Estate 2003. Chiellini, Lodi, Pazzini, ma soprattutto lui, Alberto Aquilani. Nell’Italia U19 campione d’Europa si erge con prepotenza la figura di un ragazzino, esile quanto fugace nelle movenze, capace di impressionare tutti con la propria qualità.

La Roma se ne innamora

Alberto sembra uno di quei calciatori che al primo sguardo ti fa innamorare di sé, tali le sue capacità nel rapire il pubblico, complici la sua grazie e il suo stile sopraffino, delle gesta semplici ed efficaci, che un appassionato coglie subito.

Chi è abile a scorgere subito il suo talento è la Roma, che dopo averlo visto maturare nel settore giovanile, decide di lanciarlo nel calcio che conta il 10 maggio 2003, in un Olimpico gremito, facendolo subentrare contro il Torino.

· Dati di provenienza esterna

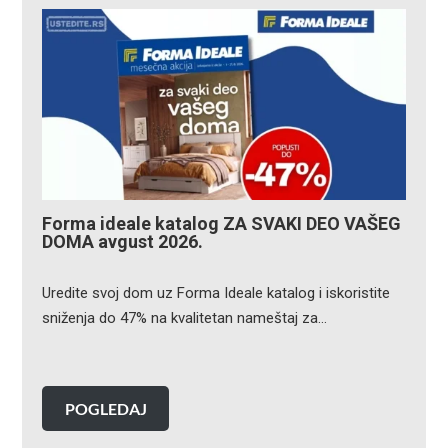
Forma ideale katalog ZA SVAKI DEO VAŠEG
DOMA avgust 2026.
Uredite svoj dom uz Forma Ideale katalog i iskoristite
sniženja do 47% na kvalitetan nameštaj za…
POGLEDAJ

Del ragazzino longilineo nato e cresciuto nella capitale si parla subito. Folgorano le sue abilità palla al piede e la sua sapienza nel gestione della sfera, unicum per un diciottenne, ma già in grado di creare gioco come un veterano.
Tutti i tifosi giallorossi e non solo scorgono subito il suo talento, tanto da affibbiare alla sua figura un vasto clamore mediatico, non affatto semplice da amministrare per chi, ha fatto da poco il suo esordio in serie A.

Gli inizi di Alberto

La Roma, nel elitè del calcio italiano, porge al gioiello del settore giovanile la possibilità di farsi le ossa in Serie B: la Triestina crede in lui e lo acquista per una stagione.
Nel capoluogo friulano, le giocate di Alberto non passano più inosservate, tanto che le sirene proveniente dall’estero rischiano di distrarre il ragazzo.

Tuttavia, il classe 84’, ha la Roma nel destino, un amore per la propria città ed un attaccamento alla maglia che non verrà mai del tutto riconosciuto, pur essendo stato per diversi anni la variabile della carriera. Quest’ultima, ha visto passare treni importanti sin da subito, tradotti in ingenti offerte rifiutate, per divenire una bandiera della propria città, assieme a Totti, il cui rapporto è stato contraddistinto da grande rispetto.

Finita l’esperienza a Trieste, nella quale Alberto raccoglie 44 gettoni da titolari e ben 4 reti, e dopo aver conquistato con la propria leadership l’Europeo u19, torna nella capitale sponda giallorossa pronto a conquistare la tifoseria.

Il principino

Proprio la sua gente lo soprannomina “il Principino”, viste le somiglianze fisiche con Giuseppe Giannini, altro calciatore devoto alla maglia capitolina, simbolo del club.
Insomma il destino del neo 19enne sembra scritto, un futuro con la Lupa pronto a ricalcare le orme dei migliori, come immaginato da diversi appassionati.
Non a caso, nella prima stagione da protagonista, ha già conquistato tutti, e Capello stravede per lui, ne resta alibito sin da subito.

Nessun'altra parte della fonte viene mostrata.